Acho graduated from the St. Mark’s School of Texas and went on to play football at the University of Texas before beginning his NFL career.
“When I got to college, I realized so much of what I had learned about people who look like me was a lie,” he said.
The young football star graduated from a high school that had only five Black people and later went on to join a university team with close to 90 Black young men on it.
The stark difference in environments was a huge awakening for him. Acho says he grew up with Nigerian culture, not necessarily Black culture.
Once he arrived at the University of Texas, he realized there was “so much beauty, so much confidence, so much charisma, so much talent amongst Black people.”
While he had an identity crisis upon arriving to his new school, he tells his younger self as well as other young adults in this position to not worry about any missed time.
“What I went through in high school versus what I went through in college has made me who I am today, and has equipped me to have the conversations I’ve been having,” he said.
Money doesn’t change you, money exposes you.
Acho was drafted into the NFL in 2012 and joined the Philadelphia Eagles in 2013. His older brother, Sam, also played in the NFL for the Arizona Cardinals.
“Two brothers playing against each other in the National Football league, there’s nothing like that. That was a special moment.”
The 30-year-old calls his experience with the NFL eye-opening because of his exposure to yet another culture. From attending a predominantly white high school to a college experience with Black students from multiple backgrounds to now a professional experience where everyone had money.
“Money doesn’t change, money exposes you,” he added.

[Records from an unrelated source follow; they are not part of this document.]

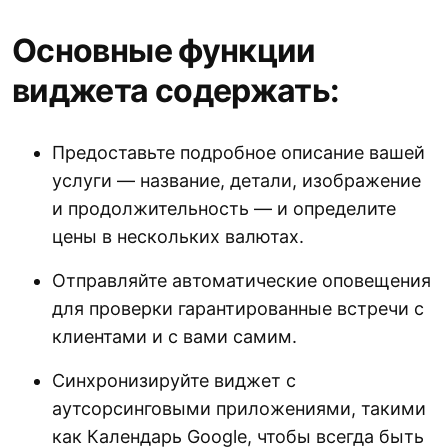
Основные функции
виджета содержать:
Предоставьте подробное описание вашей
услуги — название, детали, изображение
и продолжительность — и определите
цены в нескольких валютах.
Отправляйте автоматические оповещения
для проверки гарантированные встречи с
клиентами и с вами самим.
Синхронизируйте виджет с
аутсорсинговыми приложениями, такими
как Календарь Google, чтобы всегда быть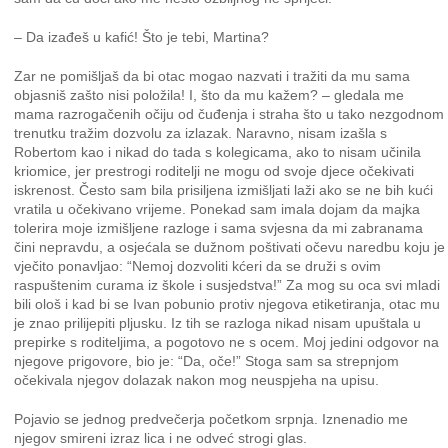
– Da izađeš u kafić! Što je tebi, Martina?
Zar ne pomišljaš da bi otac mogao nazvati i tražiti da mu sama
objasniš zašto nisi položila! I, što da mu kažem? – gledala me
mama razrogačenih očiju od čuđenja i straha što u tako nezgodnom
trenutku tražim dozvolu za izlazak. Naravno, nisam izašla s
Robertom kao i nikad do tada s kolegicama, ako to nisam učinila
kriomice, jer prestrogi roditelji ne mogu od svoje djece očekivati
iskrenost. Često sam bila prisiljena izmišljati laži ako se ne bih kući
vratila u očekivano vrijeme. Ponekad sam imala dojam da majka
tolerira moje izmišljene razloge i sama svjesna da mi zabranama
čini nepravdu, a osjećala se dužnom poštivati očevu naredbu koju je
vječito ponavljao: “Nemoj dozvoliti kćeri da se druži s ovim
raspuštenim curama iz škole i susjedstva!” Za mog su oca svi mladi
bili ološ i kad bi se Ivan pobunio protiv njegova etiketiranja, otac mu
je znao prilijepiti pljusku. Iz tih se razloga nikad nisam upuštala u
prepirke s roditeljima, a pogotovo ne s ocem. Moj jedini odgovor na
njegove prigovore, bio je: “Da, oče!” Stoga sam sa strepnjom
očekivala njegov dolazak nakon mog neuspjeha na upisu.
Pojavio se jednog predvečerja početkom srpnja. Iznenadio me
njegov smireni izraz lica i ne odveć strogi glas.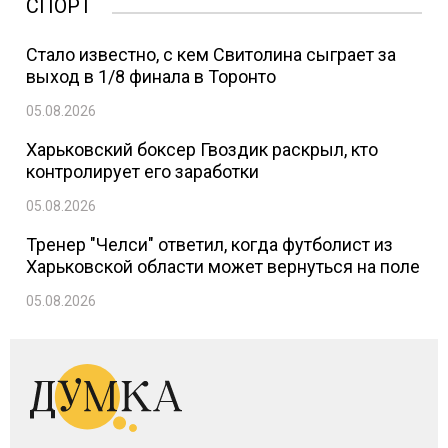
СПОРТ
Стало известно, с кем Свитолина сыграет за
выход в 1/8 финала в Торонто
05.08.2026
Харьковский боксер Гвоздик раскрыл, кто
контролирует его заработки
05.08.2026
Тренер "Челси" ответил, когда футболист из
Харьковской области может вернуться на поле
05.08.2026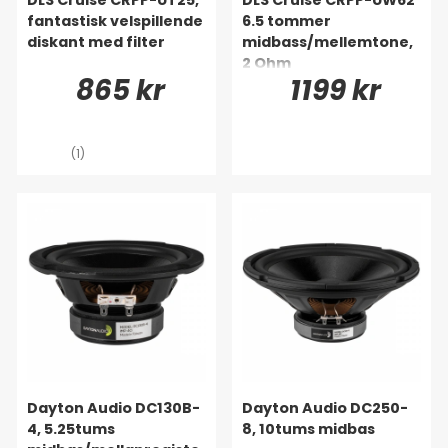
fantastisk velspillende
6.5 tommer
diskant med filter
midbass/mellemtone,
2 Ohm
865 kr
1199 kr
(1)
Dayton Audio DC130B-
Dayton Audio DC250-
4, 5.25tums
8, 10tums midbas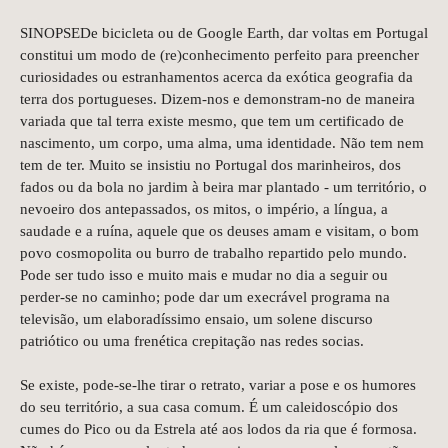
SINOPSEDe bicicleta ou de Google Earth, dar voltas em Portugal
constitui um modo de (re)conhecimento perfeito para preencher
curiosidades ou estranhamentos acerca da exótica geografia da
terra dos portugueses. Dizem-nos e demonstram-no de maneira
variada que tal terra existe mesmo, que tem um certificado de
nascimento, um corpo, uma alma, uma identidade. Não tem nem
tem de ter. Muito se insistiu no Portugal dos marinheiros, dos
fados ou da bola no jardim à beira mar plantado - um território, o
nevoeiro dos antepassados, os mitos, o império, a língua, a
saudade e a ruína, aquele que os deuses amam e visitam, o bom
povo cosmopolita ou burro de trabalho repartido pelo mundo.
Pode ser tudo isso e muito mais e mudar no dia a seguir ou
perder-se no caminho; pode dar um execrável programa na
televisão, um elaboradíssimo ensaio, um solene discurso
patriótico ou uma frenética crepitação nas redes socias.
Se existe, pode-se-lhe tirar o retrato, variar a pose e os humores
do seu território, a sua casa comum. É um caleidoscópio dos
cumes do Pico ou da Estrela até aos lodos da ria que é formosa.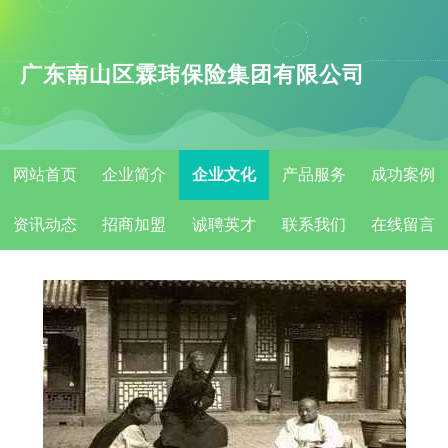
广东南山区霖玮保险集团有限公司
网站首页
企业简介
企业文化
产品服务
成功案例
资讯动态
招商加盟
诚聘英才
联系我们
在线留言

Athletes, celebrities and public figures have been given money, fame and status, and he says more is required of them now. While they should be speaking on important topics, they need to also be educating one another and themselves.
“I don’t just want a loud voice to be loud and wrong, I want a loud voice to be loud and accurate.“
Don’t be scared to do anything because you can’t do everything.

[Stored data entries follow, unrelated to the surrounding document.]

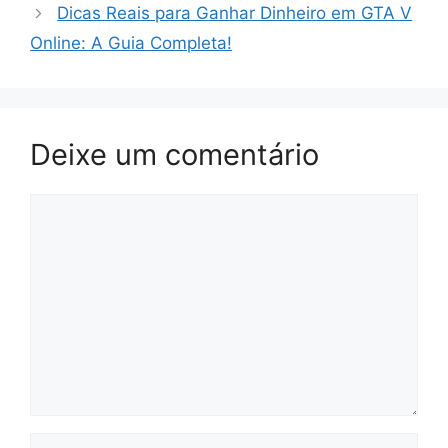
Dicas Reais para Ganhar Dinheiro em GTA V
Online: A Guia Completa!
Deixe um comentário
Comentário
Nome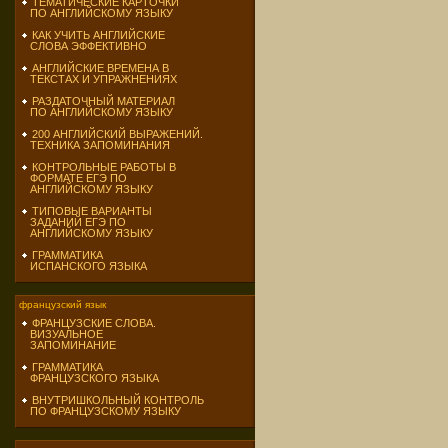
ТЕМАТИЧЕСКИЕ КАРТОЧКИ
ПО АНГЛИЙСКОМУ ЯЗЫКУ
КАК УЧИТЬ АНГЛИЙСКИЕ
СЛОВА ЭФФЕКТИВНО
АНГЛИЙСКИЕ ВРЕМЕНА В
ТЕКСТАХ И УПРАЖНЕНИЯХ
РАЗДАТОЧНЫЙ МАТЕРИАЛ
ПО АНГЛИЙСКОМУ ЯЗЫКУ
200 АНГЛИЙСКИЙ ВЫРАЖЕНИЙ.
ТЕХНИКА ЗАПОМИНАНИЯ
КОНТРОЛЬНЫЕ РАБОТЫ В
ФОРМАТЕ ЕГЭ ПО
АНГЛИЙСКОМУ ЯЗЫКУ
ТИПОВЫЕ ВАРИАНТЫ
ЗАДАНИЙ ЕГЭ ПО
АНГЛИЙСКОМУ ЯЗЫКУ
ГРАММАТИКА
ИСПАНСКОГО ЯЗЫКА
французский язык
ФРАНЦУЗСКИЕ СЛОВА.
ВИЗУАЛЬНОЕ
ЗАПОМИНАНИЕ
ГРАММАТИКА
ФРАНЦУЗСКОГО ЯЗЫКА
ВНУТРИШКОЛЬНЫЙ КОНТРОЛЬ
ПО ФРАНЦУЗСКОМУ ЯЗЫКУ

"Uncomfortable Conversations with a Black Man" is a show that Acho says he started at “one of the most polarizing and volatile times in the country.”
As protests erupted across the country after George Floyd's death, Acho knew he couldn’t sit on the sidelines waiting for change to happen. He had to do something about it.
“I said, ‘I know white people and I know Black people. And because I know white people and Black people, I know that there’s a disconnect in communication,'” he said.
Acho sat in front of an all-white wall and recorded what became the first episode.
The video later evolved into a series and a book that seeks to create real and raw dialogue about racism in the country.
Acho says what inspired him to start the series was conversations with his group of white friends.
“Through these conversations with them, I’ve realized loving, amazing, God-fearing, family-centered white people can still be ignorant,” he said. “It might not be malicious, but it can still be ignorant.”
Through his series and book, Acho hopes people realize that they have the power to make change to the immediate world around them through raw conversations about systemic racism and social injustice.
“Just ‘cause you can’t do everything doesn’t mean you don’t do anything at all,” he said.